Merge of xml using XSLT matching the values

Question

report.xml

<time-entry>    
<date type="date">2011-02-28</date>    
<description>Learn Ajax,Webservices,JSON in Javascript</description>    
<hours type="float">8.0</hours>    
<id type="integer">35458966</id>    
<person-id type="integer">1111111</person-id>    
<project-id type="integer">1802011</project-id>    
<todo-item-id type="integer">83658683</todo-item-id>  </time-entry>  

<time-entry>    
<date type="date">2011-02-28</date>    
<description>for testing purposes... Ranjeet</description>    
<hours type="float">1.25</hours>    
<id type="integer">35380151</id>    
<person-id type="integer">2222222</person-id>    
<project-id type="integer">1802011</project-id>    
<todo-item-id type="integer" nil="true"></todo-item-id>  </time-entry>

person.xml

<people>

<person>
<person-id type="integer">1111111</person-id> 
<name>xxxx</name>  
</person>

<person>
<person-id type="integer">3333333</person-id> 
<name>aaaaaa</name> 
</person>

<person>
<person-id type="integer">4444444</person-id> 
<name>bbbbbb</name> 
</person>

<person>
<person-id type="integer">2222222</person-id> 
<name>yyyyyy</name>   
</person>
</people>

desired.xml

<time-entry>    
    <date type="date">2011-02-28</date>    
    <description>Learn Ajax,Webservices,JSON in Javascript</description>    
    <hours type="float">8.0</hours>    
    <id type="integer">35458966</id>    
    **<person-id type="integer">1111111</person-id>**  
    **<name>xxxx</name>**  
    <project-id type="integer">1802011</project-id>    
    <todo-item-id type="integer">83658683</todo-item-id>  
</time-entry> 

<time-entry>    
    <date type="date">2011-02-28</date>    
    <description>for testing purposes... Ranjeet</description>    
    <hours type="float">1.25</hours>    
    <id type="integer">35380151</id>    
    **<person-id type="integer">2222222</person-id>**  
    **<name>yyyyyy</name>**    
    <project-id type="integer">1802011</project-id>    
    <todo-item-id type="integer" nil="true"></todo-item-id>  
</time-entry>

Here you can see in the desired.xml one element is added from the person.xml matching the in the both xml.

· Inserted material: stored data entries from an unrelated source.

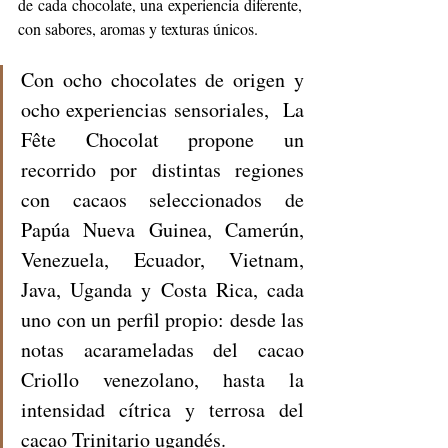
de cada chocolate, una experiencia diferente, 
con sabores, aromas y texturas únicos. 
Con ocho chocolates de origen y 
ocho experiencias sensoriales,  La 
Fête Chocolat propone un 
recorrido por distintas regiones 
con cacaos seleccionados de 
Papúa Nueva Guinea, Camerún, 
Venezuela, Ecuador, Vietnam, 
Java, Uganda y Costa Rica, cada 
uno con un perfil propio: desde las 
notas acarameladas del cacao 
Criollo venezolano, hasta la 
intensidad cítrica y terrosa del 
cacao Trinitario ugandés.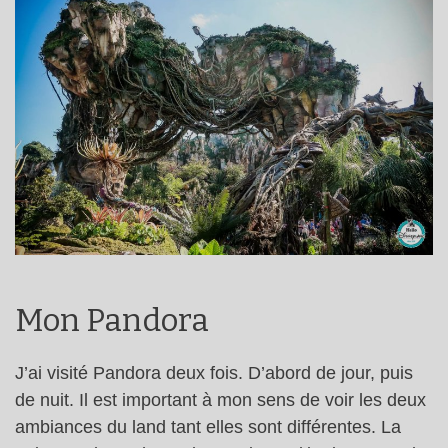
Mon Pandora
J’ai visité Pandora deux fois. D’abord de jour, puis
de nuit. Il est important à mon sens de voir les deux
ambiances du land tant elles sont différentes. La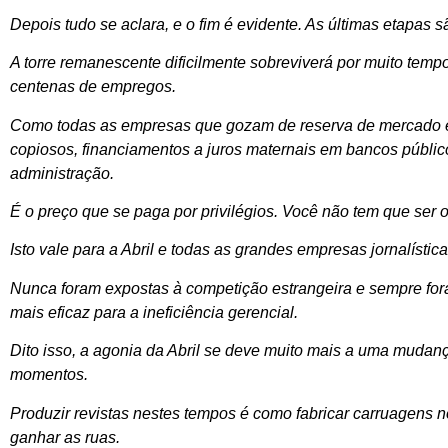
Depois tudo se aclara, e o fim é evidente. As últimas etapas sã
A torre remanescente dificilmente sobreviverá por muito tem
centenas de empregos.
Como todas as empresas que gozam de reserva de mercado e
copiosos, financiamentos a juros maternais em bancos públic
administração.
É o preço que se paga por privilégios. Você não tem que ser 
Isto vale para a Abril e todas as grandes empresas jornalístic
Nunca foram expostas à competição estrangeira e sempre for
mais eficaz para a ineficiência gerencial.
Dito isso, a agonia da Abril se deve muito mais a uma muda
momentos.
Produzir revistas nestes tempos é como fabricar carruagens 
ganhar as ruas.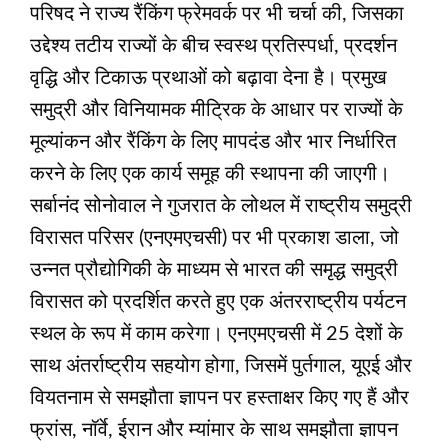
परिषद ने राज्य रैंकिंग फ्रेमवर्क पर भी चर्चा की, जिसका
उद्देश्य तटीय राज्यों के बीच स्वस्थ प्रतिस्पर्धा, प्रदर्शन
वृद्धि और टिकाऊ प्रथाओं को बढ़ावा देना है। प्रमुख
समुद्री और विनियामक मीट्रिक के आधार पर राज्यों के
मूल्यांकन और रैंकिंग के लिए मापदंड और भार निर्धारित
करने के लिए एक कार्य समूह की स्थापना की जाएगी।
सर्बानंद सोनोवाल ने गुजरात के लोथल में राष्ट्रीय समुद्री
विरासत परिसर (एनएमएचसी) पर भी प्रकाश डाला, जो
उन्नत प्रौद्योगिकी के माध्यम से भारत की समृद्ध समुद्री
विरासत को प्रदर्शित करते हुए एक अंतरराष्ट्रीय पर्यटन
स्थल के रूप में काम करेगा। एनएमएचसी में 25 देशों के
साथ अंतर्राष्ट्रीय सहयोग होगा, जिसमें पुर्तगाल, यूएई और
वियतनाम से समझौता ज्ञापन पर हस्ताक्षर किए गए हैं और
फ्रांस, नॉर्वे, ईरान और म्यांमार के साथ समझौता ज्ञापन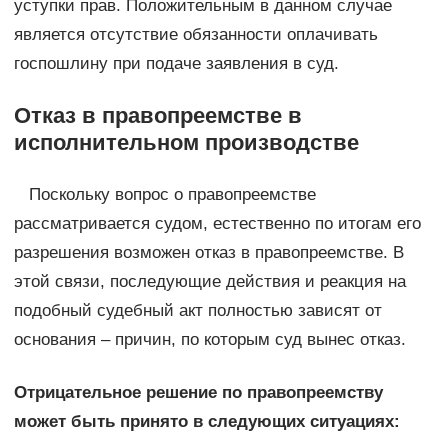
уступки прав. Положительным в данном случае
является отсутствие обязанности оплачивать
госпошлину при подаче заявления в суд.
Отказ в правопреемстве в
исполнительном производстве
Поскольку вопрос о правопреемстве
рассматривается судом, естественно по итогам его
разрешения возможен отказ в правопреемстве. В
этой связи, последующие действия и реакция на
подобный судебный акт полностью зависят от
основания – причин, по которым суд вынес отказ.
Отрицательное решение по правопреемству
может быть принято в следующих ситуациях: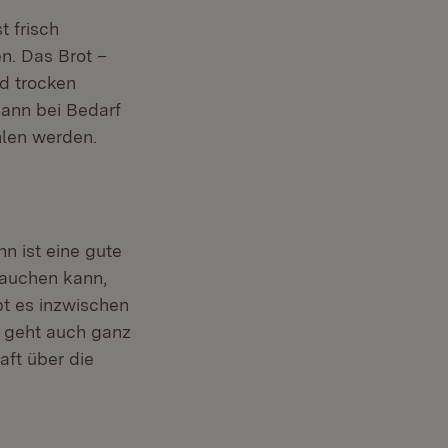
t frisch
n. Das Brot –
nd trocken
dann bei Bedarf
hlen werden.
n ist eine gute
brauchen kann,
bt es inzwischen
es geht auch ganz
aft über die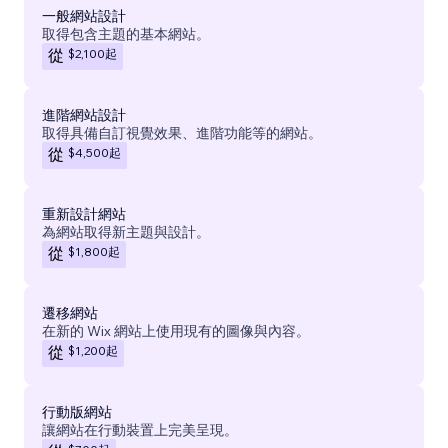
一般網站設計
取得包含主題的基本網站。
$2,100
起
從
進階網站設計
取得具備自訂視覺效果、進階功能等的網站。
$4,500
起
從
重新設計網站
為網站取得新主題與設計。
$1,800
起
從
遷移網站
在新的 Wix 網站上使用現有的圖像與內容。
$1,200
起
從
行動版網站
讓網站在行動裝置上完美呈現。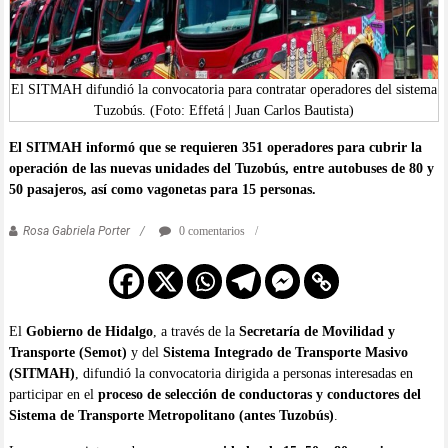
El SITMAH difundió la convocatoria para contratar operadores del sistema
Tuzobús. (Foto: Effetá | Juan Carlos Bautista)
El SITMAH informó que se requieren 351 operadores para cubrir la
operación de las nuevas unidades del Tuzobús, entre autobuses de 80 y
50 pasajeros, así como vagonetas para 15 personas.
Rosa Gabriela Porter
0 comentarios
El
Gobierno de Hidalgo
, a través de la
Secretaría de Movilidad y
Transporte (Semot)
y del
Sistema Integrado de Transporte Masivo
(SITMAH)
, difundió la convocatoria dirigida a personas interesadas en
participar en el
proceso de selección de conductoras y conductores del
Sistema de Transporte Metropolitano (antes Tuzobús)
.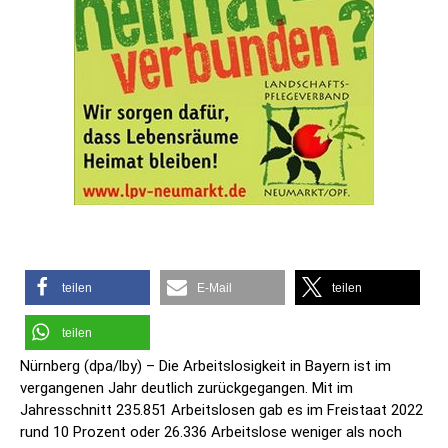
teilen
E-Mail
teilen
teilen
Nürnberg (dpa/lby) – Die Arbeitslosigkeit in Bayern ist im
vergangenen Jahr deutlich zurückgegangen. Mit im
Jahresschnitt 235.851 Arbeitslosen gab es im Freistaat 2022
rund 10 Prozent oder 26.336 Arbeitslose weniger als noch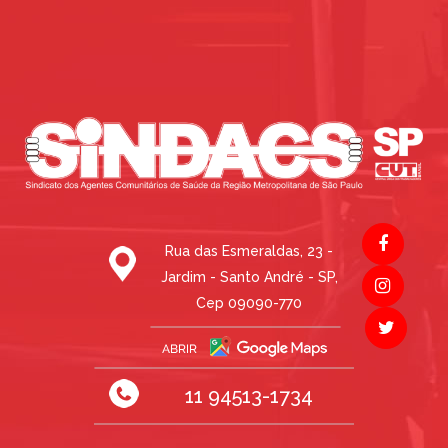
Rua das Esmeraldas, 23 -
Jardim - Santo André - SP,
Cep 09090-770
11 94513-1734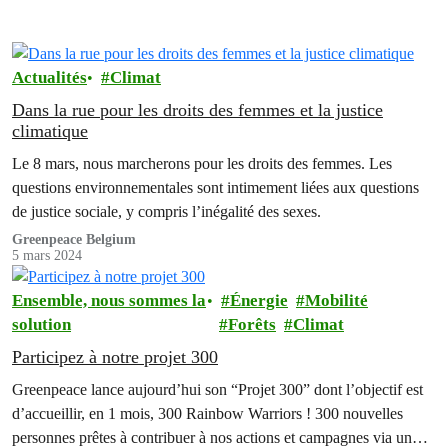
Actualités
Climat
Dans la rue pour les droits des femmes et la justice
climatique
Le 8 mars, nous marcherons pour les droits des femmes. Les
questions environnementales sont intimement liées aux questions
de justice sociale, y compris l’inégalité des sexes.
Greenpeace Belgium
5 mars 2024
Ensemble, nous sommes la
Énergie
Mobilité
solution
Forêts
Climat
Participez à notre projet 300
Greenpeace lance aujourd’hui son “Projet 300” dont l’objectif est
d’accueillir, en 1 mois, 300 Rainbow Warriors ! 300 nouvelles
personnes prêtes à contribuer à nos actions et campagnes via un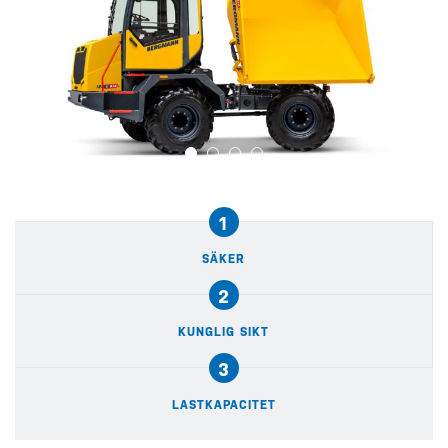
1
SÄKER
2
KUNGLIG SIKT
3
LASTKAPACITET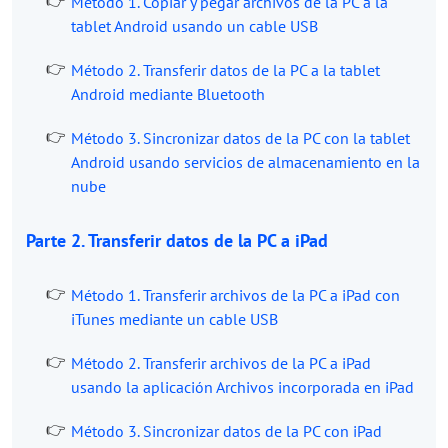
Método 1. Copiar y pegar archivos de la PC a la
tablet Android usando un cable USB
Método 2. Transferir datos de la PC a la tablet
Android mediante Bluetooth
Método 3. Sincronizar datos de la PC con la tablet
Android usando servicios de almacenamiento en la
nube
Parte 2. Transferir datos de la PC a iPad
Método 1. Transferir archivos de la PC a iPad con
iTunes mediante un cable USB
Método 2. Transferir archivos de la PC a iPad
usando la aplicación Archivos incorporada en iPad
Método 3. Sincronizar datos de la PC con iPad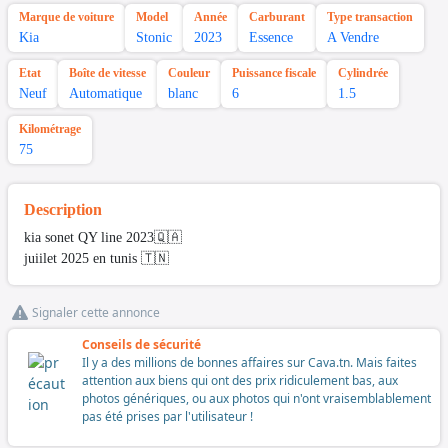
Marque de voiture
Model
Année
Carburant
Type transaction
Kia
Stonic
2023
Essence
A Vendre
Etat
Boîte de vitesse
Couleur
Puissance fiscale
Cylindrée
Neuf
Automatique
blanc
6
1.5
Kilométrage
75
Description
kia sonet QY line 2023🇶🇦
juiilet 2025 en tunis 🇹🇳
Signaler cette annonce
Conseils de sécurité
Il y a des millions de bonnes affaires sur Cava.tn. Mais faites
attention aux biens qui ont des prix ridiculement bas, aux
photos génériques, ou aux photos qui n'ont vraisemblablement
pas été prises par l'utilisateur !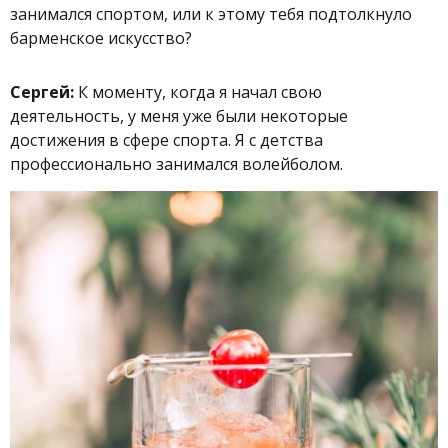
занимался спортом, или к этому тебя подтолкнуло
барменское искусство?
Сергей:
К моменту, когда я начал свою
деятельность, у меня уже были некоторые
достижения в сфере спорта. Я с детства
профессионально занимался волейболом.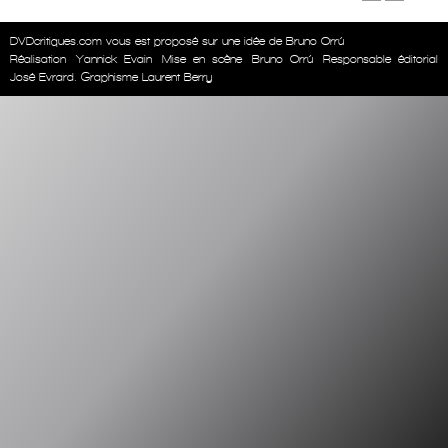
DVDcritiques.com vous est proposé sur une idée de Bruno Orrú
Réalisation
Yannick Evain
Mise en scène
Bruno Orrú
Responsable éditorial
José Evrard. Graphisme Laurent Berry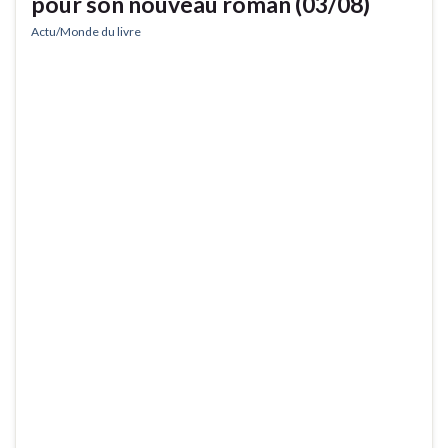
pour son nouveau roman (03/08)
Actu/Monde du livre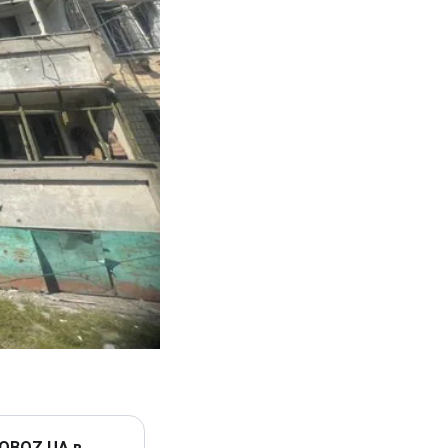
 OBOZ.UA в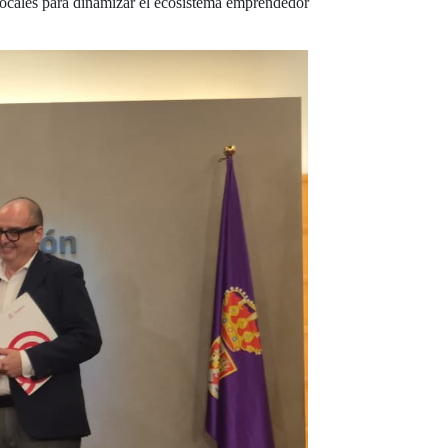
locales para dinamizar el ecosistema emprendedor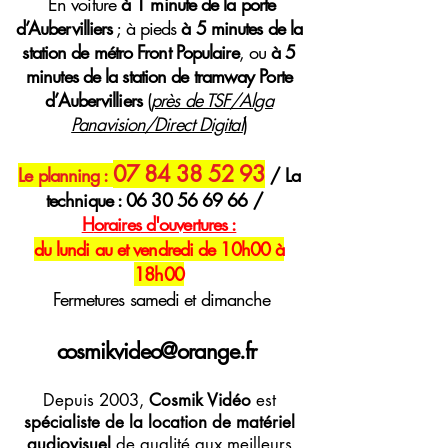
E
n voiture
à 1 minute de la porte
d’Aubervilliers
; à pieds
à 5 minutes de la
station de métro Front Populaire
, ou
à 5
minutes de la station de tramway Porte
d’Aubervilliers
(
près de TSF/Alga
Panavision/Direct Digital
)
07 84 38 52 93
Le planning :
/ La
technique :
06 30 56 69 66
/
H
oraires
d'ouvertures :
du lundi au et vendredi de 10h00 à
18h00
Fermetures samedi et dimanche
cosmikvideo@orange.fr
Depuis 2003,
Cosmik Vidéo
est
spécialiste de la location de matériel
audiovisuel
de qualité aux meilleurs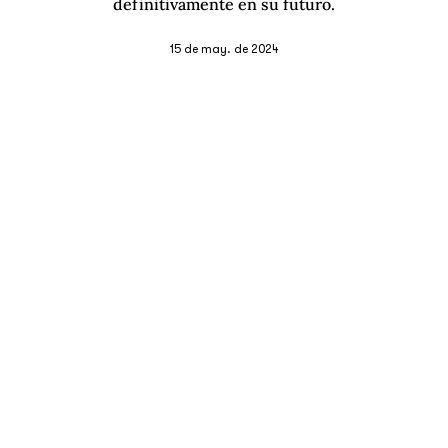
definitivamente en su futuro.
15 de may. de 2024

Kindly reply the xsl to get the desired xml.

Thanks in advance.

Answer 1

Another solution:

<?xml version="1.0" encoding="UTF-8"?>
<xsl:stylesheet version="1.0" xmlns:xsl="http://www.w3.org/1999/XSL/Transform">

<xsl:variable name="peopleXml" select="document('path\to\people.xml')"/>

<xsl:template match="/">
    <report>
        <xsl:for-each select="//time-entry">
            <time-entry>
                <xsl:for-each select="*">
                    <xsl:choose>
                        <xsl:when test="local-name(.) = 'person-id'">
                            <xsl:copy-of select="."/>
                            <xsl:variable name="personid" select="."/>
                            <name><xsl:value-of select="$peopleXml//person[person-id=$personid]/name"/></name>
                        </xsl:when>
                        <xsl:otherwise>
                            <xsl:copy-of select="."/>
                        </xsl:otherwise>
                    </xsl:choose>
                </xsl:for-each>
            </time-entry>
        </xsl:for-each>
    </report>
</xsl:template>

</xsl:stylesheet>

Answer 2

Here is a snippet of XSLT 1.0 that should help:

<xsl:key name="p-by-id" match="people/person" use="person-id"/>

<xsl:variable name="pdoc" select="document('person.xml')"/>

<xsl:template match="@* | node()">
  <xsl:copy>
    <xsl:apply-templates select="@* | node()"/>
  </xsl:copy>
</xsl:template>

<xsl:template match="time-entry/person-id">
  <xsl:copy>
    <xsl:apply-templates select="@* | node()"/>
  </xsl:copy>
  <xsl:variable name="id" select="."/>
  <xsl:for-each select="$pdoc">
    <xsl:apply-templates select="key('p-by-id', $id)/name"/>
  </xsl:for-each>
</xsl:template>